The system factors in different parameters for judging a user’s status around an interaction with a given piece of content. It also addresses several different use cases that could impact how a content provider rewards a Trendsetter:
- Source – Did Tom introduce the link to the content into the social network, or was he among the first to click the link once it was already introduced?
- Threshold – Is Tom one of the first content consumers to watch the video all the way through? Or one of the first to make it 75% of the way through it?
- Demographics – Is Tom the first person in his city/state to watch the video? Was he among the first X% of men in the US to watch?
The patent notes that trendsetter status/notifications can be shared at the user’s discretion or if it aligns with the objectives of the content provider.
Notifications can also integrate with additional information on content consumption history to tell “Erin” other videos she should watch.
Further components address the integration of predictive functionalities – suggesting that ongoing identification and notification of trendsetters could ultimately help content providers predict or infer which ones will ultimately become viral.

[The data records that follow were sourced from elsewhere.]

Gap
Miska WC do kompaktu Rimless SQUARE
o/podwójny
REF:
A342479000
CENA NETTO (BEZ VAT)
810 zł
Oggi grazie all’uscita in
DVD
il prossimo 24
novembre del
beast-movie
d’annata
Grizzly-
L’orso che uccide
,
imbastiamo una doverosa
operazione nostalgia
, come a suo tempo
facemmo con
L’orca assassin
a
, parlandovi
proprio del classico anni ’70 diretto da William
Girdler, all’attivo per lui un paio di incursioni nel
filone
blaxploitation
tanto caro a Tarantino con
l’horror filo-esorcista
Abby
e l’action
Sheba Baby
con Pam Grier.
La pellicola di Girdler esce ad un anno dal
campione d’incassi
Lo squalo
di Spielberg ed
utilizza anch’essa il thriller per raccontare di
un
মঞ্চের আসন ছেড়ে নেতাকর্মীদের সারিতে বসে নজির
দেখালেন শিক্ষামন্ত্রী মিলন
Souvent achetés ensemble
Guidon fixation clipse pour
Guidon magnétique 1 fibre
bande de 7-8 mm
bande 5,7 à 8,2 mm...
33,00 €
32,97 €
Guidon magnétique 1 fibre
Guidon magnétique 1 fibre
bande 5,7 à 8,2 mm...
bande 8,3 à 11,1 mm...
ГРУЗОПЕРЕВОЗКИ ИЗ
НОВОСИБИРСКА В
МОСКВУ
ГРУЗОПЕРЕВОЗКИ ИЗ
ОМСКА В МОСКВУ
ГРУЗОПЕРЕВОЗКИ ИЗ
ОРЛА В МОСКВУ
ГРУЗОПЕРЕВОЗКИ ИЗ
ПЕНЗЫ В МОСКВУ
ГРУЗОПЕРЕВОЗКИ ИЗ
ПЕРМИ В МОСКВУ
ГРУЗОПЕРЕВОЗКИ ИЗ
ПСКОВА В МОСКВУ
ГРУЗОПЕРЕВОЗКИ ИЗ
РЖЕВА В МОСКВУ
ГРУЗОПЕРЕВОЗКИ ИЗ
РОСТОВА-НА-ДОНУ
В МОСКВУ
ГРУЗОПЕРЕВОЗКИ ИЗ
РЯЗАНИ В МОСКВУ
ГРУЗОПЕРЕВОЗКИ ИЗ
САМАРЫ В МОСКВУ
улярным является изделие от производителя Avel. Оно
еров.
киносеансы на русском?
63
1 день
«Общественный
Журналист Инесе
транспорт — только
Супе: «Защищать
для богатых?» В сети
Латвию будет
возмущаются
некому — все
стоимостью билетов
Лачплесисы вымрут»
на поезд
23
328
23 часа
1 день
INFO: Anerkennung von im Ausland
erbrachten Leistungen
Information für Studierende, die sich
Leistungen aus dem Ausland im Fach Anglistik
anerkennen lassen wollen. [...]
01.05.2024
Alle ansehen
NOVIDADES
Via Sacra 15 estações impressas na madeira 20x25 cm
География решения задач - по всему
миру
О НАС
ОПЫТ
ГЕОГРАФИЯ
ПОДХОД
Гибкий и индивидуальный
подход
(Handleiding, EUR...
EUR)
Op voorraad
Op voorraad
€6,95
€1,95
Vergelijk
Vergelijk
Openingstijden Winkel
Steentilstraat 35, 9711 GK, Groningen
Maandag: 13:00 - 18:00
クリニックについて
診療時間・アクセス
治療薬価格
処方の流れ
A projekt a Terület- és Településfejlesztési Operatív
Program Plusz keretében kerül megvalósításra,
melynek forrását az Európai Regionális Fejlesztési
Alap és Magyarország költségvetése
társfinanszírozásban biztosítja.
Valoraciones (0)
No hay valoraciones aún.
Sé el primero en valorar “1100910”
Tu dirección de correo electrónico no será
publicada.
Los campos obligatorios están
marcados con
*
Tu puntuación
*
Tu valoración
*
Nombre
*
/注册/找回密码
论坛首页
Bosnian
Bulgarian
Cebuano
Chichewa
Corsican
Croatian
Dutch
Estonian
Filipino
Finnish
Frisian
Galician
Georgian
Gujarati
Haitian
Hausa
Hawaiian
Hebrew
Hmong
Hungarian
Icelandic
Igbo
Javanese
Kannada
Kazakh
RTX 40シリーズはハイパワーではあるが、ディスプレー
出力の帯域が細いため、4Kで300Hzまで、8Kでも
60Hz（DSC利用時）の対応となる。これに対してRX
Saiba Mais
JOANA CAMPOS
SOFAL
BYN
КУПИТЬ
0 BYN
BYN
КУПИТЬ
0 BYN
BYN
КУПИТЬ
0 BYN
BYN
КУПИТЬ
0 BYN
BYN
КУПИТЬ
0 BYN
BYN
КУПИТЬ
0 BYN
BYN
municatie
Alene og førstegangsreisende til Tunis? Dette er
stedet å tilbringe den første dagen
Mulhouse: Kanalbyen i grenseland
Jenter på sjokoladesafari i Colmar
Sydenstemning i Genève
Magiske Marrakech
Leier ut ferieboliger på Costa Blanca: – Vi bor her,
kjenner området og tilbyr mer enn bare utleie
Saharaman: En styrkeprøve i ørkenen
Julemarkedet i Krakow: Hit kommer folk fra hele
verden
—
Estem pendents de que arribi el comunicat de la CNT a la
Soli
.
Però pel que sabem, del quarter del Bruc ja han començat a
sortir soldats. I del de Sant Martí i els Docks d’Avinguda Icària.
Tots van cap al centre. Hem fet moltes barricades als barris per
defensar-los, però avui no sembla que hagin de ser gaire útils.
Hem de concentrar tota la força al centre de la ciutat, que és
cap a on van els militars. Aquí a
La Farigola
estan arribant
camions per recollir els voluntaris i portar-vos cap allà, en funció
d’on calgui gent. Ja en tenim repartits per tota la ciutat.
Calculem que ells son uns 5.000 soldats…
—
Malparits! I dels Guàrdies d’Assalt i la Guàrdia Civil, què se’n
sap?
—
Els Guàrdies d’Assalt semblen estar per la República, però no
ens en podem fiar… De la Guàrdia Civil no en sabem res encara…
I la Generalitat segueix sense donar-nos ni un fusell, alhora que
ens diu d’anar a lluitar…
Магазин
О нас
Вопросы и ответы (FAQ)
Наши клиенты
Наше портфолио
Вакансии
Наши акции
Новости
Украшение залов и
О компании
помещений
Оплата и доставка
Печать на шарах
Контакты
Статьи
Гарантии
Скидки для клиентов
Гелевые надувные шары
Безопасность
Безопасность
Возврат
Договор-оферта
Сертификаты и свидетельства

Microsoft Patent: Expert Detection in Social Networks
Microsoft’s patent 20170249388 focuses exclusively on recognizing and classifying experts for their subject-matter expertise based on their online activity. It notes that social media has made individuals’ niche expertise far more valuable than in prior eras – making it crucial to ID experts with “high recall and high precision.”
Microsoft envisions the process as looking like the figure above, noting that the technology “may be applicable to any social network structure and should, therefore, work on any software that supports such user structure (e.g., Twitter, Facebook, email, etc.).”
Using the above structure, the expert detection process would:
- Identify the expertise of a person or entity by analyzing online activity and then categorizing their expertise (or lack thereof) on a given set of topics
- Create profiles that may include shared links, activity timelines, and so on, which are then configured to be searchable so users can be identified based on a granular understanding of their areas of expertise
- Enable users to browse and search for expertise data via the “expert interfaces”
Based on the diagrams in the patent, the system appears to show expertise categories starting broad during the search process, then drilling down into more granular subject matter areas.